Of note is not only the increase in numbers, with over 350 Collections released this calendar year, but also the geographic and thematic breadth of projects. The vast majority of archives released this year come from a diverse range of activity generated by development-control or infrastructure projects, for example:
- Excavation and Post-Excavation projects https://doi.org/10.5284/1106772
- Historic Buildings surveys such as https://doi.org/10.5284/1106778
- Geophysical surveys such as https://doi.org/10.5284/1105904
Our collection also continues to be updated with desk-based research and assessment projects, often funded by national heritage agencies such as Historic England. Notable examples include the Inner Humber Rapid Coastal Zone Assessment Survey Project, which examined the threat posed to heritage assets by flooding, rising sea levels and increasing rates of coastal erosion.

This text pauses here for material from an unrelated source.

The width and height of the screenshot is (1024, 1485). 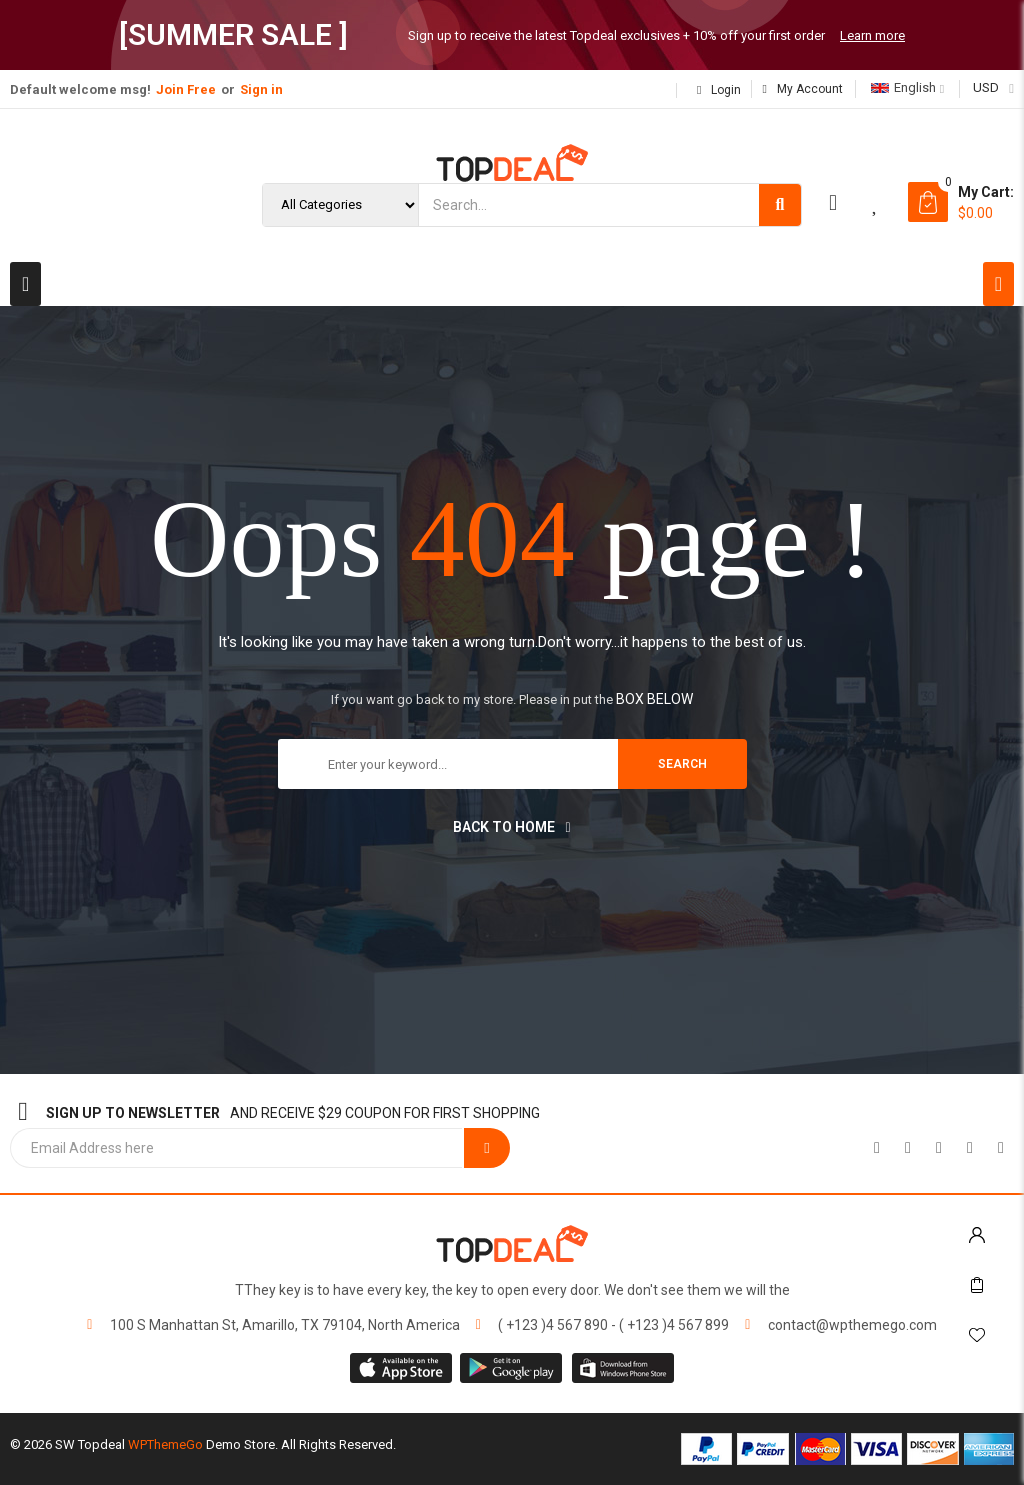 I want to click on Join Free, so click(x=186, y=89).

Alongside these projects we are also excited to see a commitment from funders of academic research to ensuring that their digital research outputs are preserved and accessible. As these projects are often using cutting-edge technologies and methodological approaches the outputs – such as online research databases, 3d models, and photogrammetry – present highly valuable reference resources with high reuse potential. Examples released this year include:
- European Research Council Feeding Anglo-Saxon England (FeedSax): The Bioarchaeology of an Agricultural Revolution
- Leverhulme/British Academy funded Analysing Britain’s Most Elusive Roman Sculptures Project
- Arts and Humanities Research Council funded Tracing the Past: analysing the design and construction of English medieval vaults using digital techniques and Warhorse: The Archaeology of a Military Revolution? 2019-2023
And finally, digital versions of Journals and Monographs continue to form an important facet of our Collections, with new additions this year such as Bedfordshire Archaeology Journal and the Journal of the Medieval Ceramics Research Group.
We are now at an exciting period in our history where we have record numbers of archives deposited and released, often with hundreds of new archives being deposited every month. To keep on top of this influx of data we are also now expanding our staff numbers and training a new generation of digital archivists. With 20 members of the team we are at an all-time high for the organization. As well as working on the collections themselves the team has been, and will continue to be, working on improvements to the search mechanisms so that users can better find and identify collections that help their work and research. A new search interface – tentatively called Archsearch V – is in the pipeline, and we hope to release more information on this in the forthcoming months.